Guten Tag OceanView,
weil gerade wieder eine rundes Gedenkjahr der Abschaffung der „Rassengesetze“ war, ersuche ich dich, diese Wortwahl zu korrigieren. „Rassengesetzte“ gab es in der Nationalsozialistischen Diktatur und haben Millionen Leben und Existenz genommen. Seither sind sie ein historischer Begriff, den man nicht leichtfertig gebrauchen sollte.

Abgesehen von obig ist diese Wortwahl auch betr. das hier behandelte Thema mE vollkommen daneben und eine Verunglimpfung des Landes.

Gruß

In der Sache: Auswanderung Weißer gibt es und das schon seit den 1980ern. Bis dorthin war eine Nettozuwanderung, RSA war eine der Auswandererdestinationen für Europäer. Das ist dann angesichts der immer offensichtlicher werden politischen Konflikte und Unsicherheit gekippt und der Lack war ab. Bisher ist die Bevölkerungszahl Weißer annähernd stabil. D. h. es gab auch keinen Zuwachs, was auch was aussagt.
zuletzt bearbeitet 13. Mai 2025
1'127 Beiträge · seit 202214. Mai 2025 · #23
Danke Gina Chris für die Links zum Thema „Race Laws“.

Ich glaube zum Grundsätzlichen dieses Themas halbwegs informiert zu sein. Die Zahlenstatistik kannte ich nicht, Danke dafür. Ich kann auch noch nicht beurteilen, wie diese Kategorisierung praktiziert wird. Jedenfalls ist es eine Fundgrube für Leute mit Zeit, Ausdauer, Interesse und Sachverstand (!), um herauszufinden wie und wann auch tatsächlich diskriminiert wird, was totes Recht ist usw.

Zum "Allgemeinen" habe ich folgende Meinung, muss aber leider etwas ausholen 😎 .

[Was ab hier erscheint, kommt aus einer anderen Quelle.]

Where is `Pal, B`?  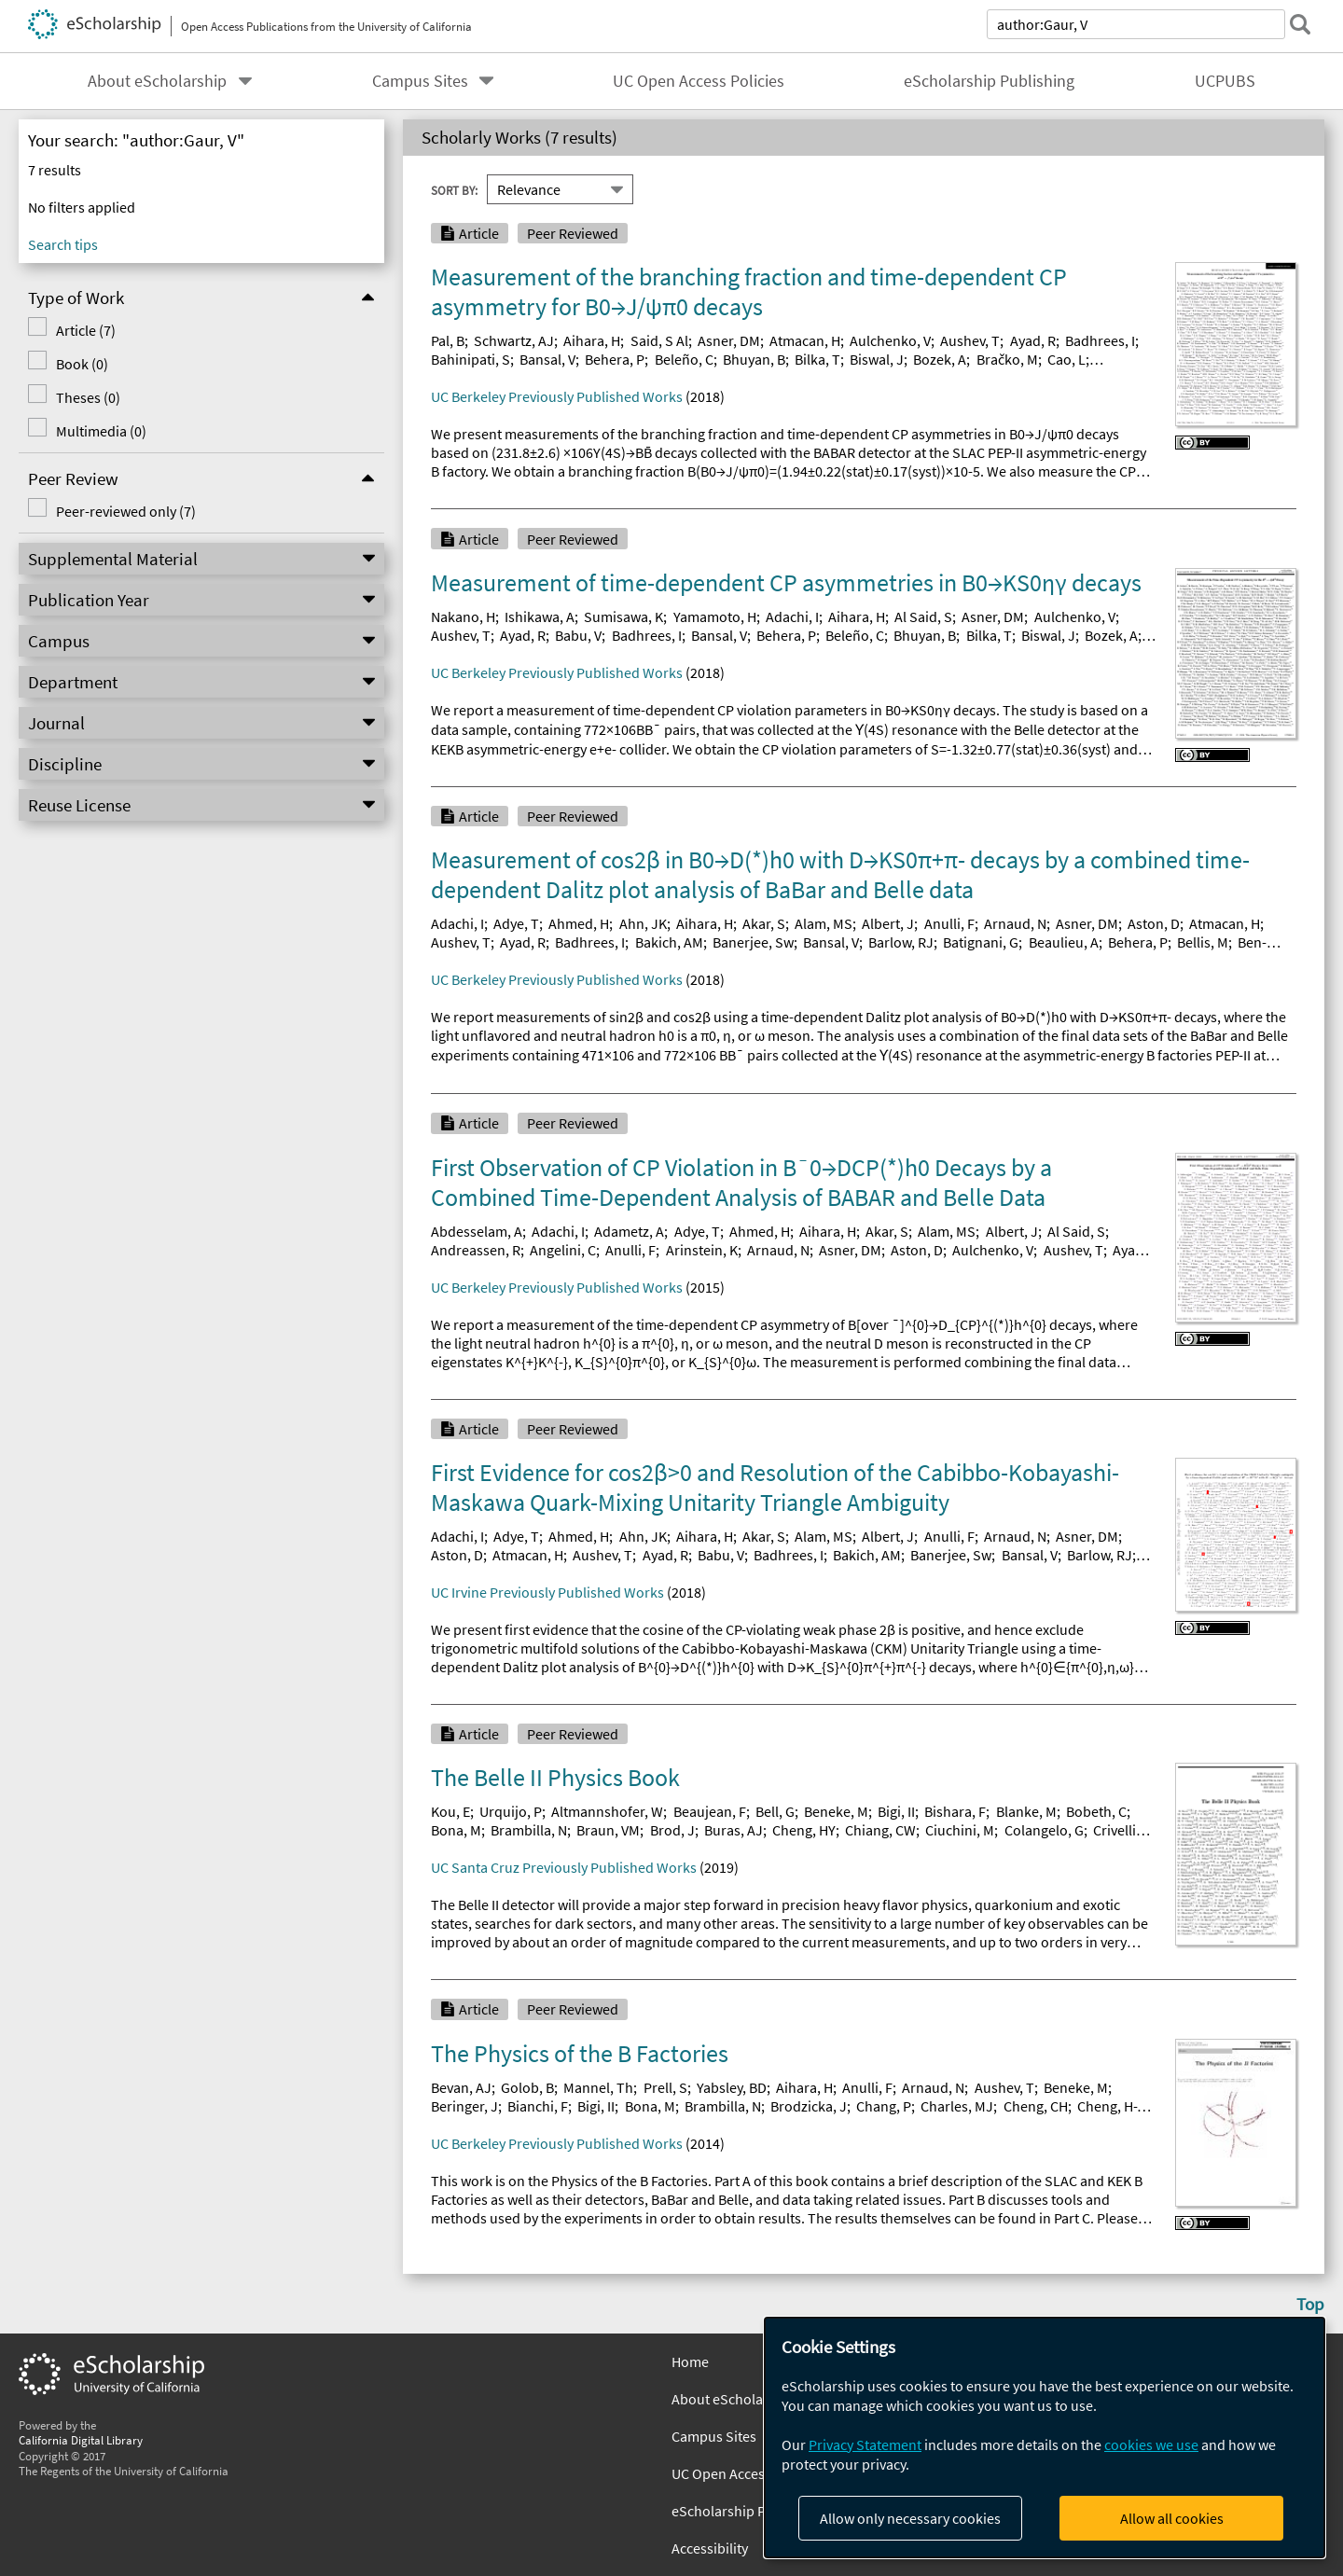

„Affirmative Action“, BEEs und Nachfolger nach 1994 waren 1. angesichts der Vorgeschichte berechtigt und alternativlos und 2. auch „part of the deal“ für die Staatsneugründung, mit einer „Schonzeit“ für 100.000de Weiße im öffentlichen Dienst auf reinen Versorgungsposten. Hauptsächlich Afrika(a)ner, die einen geschützten Lebensstandard hatten, für den sie (nach europäischen Standards) nie gearbeitet hatten und auf Lebenserhaltung durch Leistung gar nicht vorbereitet waren.
(Ähnliches gab es ja auch einmal in unserer verstaatlichten Industrie und Amtsstuben… 😎

Gleichzeitig fand die „Afrikanisierung“ der öffentlichen Dienste und Verwaltungen und „Parastatals“ statt, die, auf die Schnelle, auch die am schnellsten aktivierbaren (zusätzlichen) Jobs waren. Dabei wurde nicht immer auf Qualifikation Wert gelegt, deren Erlangung ja in der Vergangenheit auch nicht einfach möglich war, was auch viele teure Doppelbesetzungen verursachte. Angesichts der Situation und Vorgeschichte war das aber argumentierbar und mE OK.

Aber nach spätestens 20 Jahren hätten Partei und Staat den Übergang vom „rassebasierten Quoten*)“- zum Leistungsprinzip einleiten müssen. Das haben sie verpasst und nicht gemacht und (zum Schaden der Nation) eher noch ausgebaut, obwohl der Missbrauch durch Nepotismus und Korruption längst evident war.

Du wirst von mir hier nichts finden, womit ich obig befürwortet oder schöngeredet habe.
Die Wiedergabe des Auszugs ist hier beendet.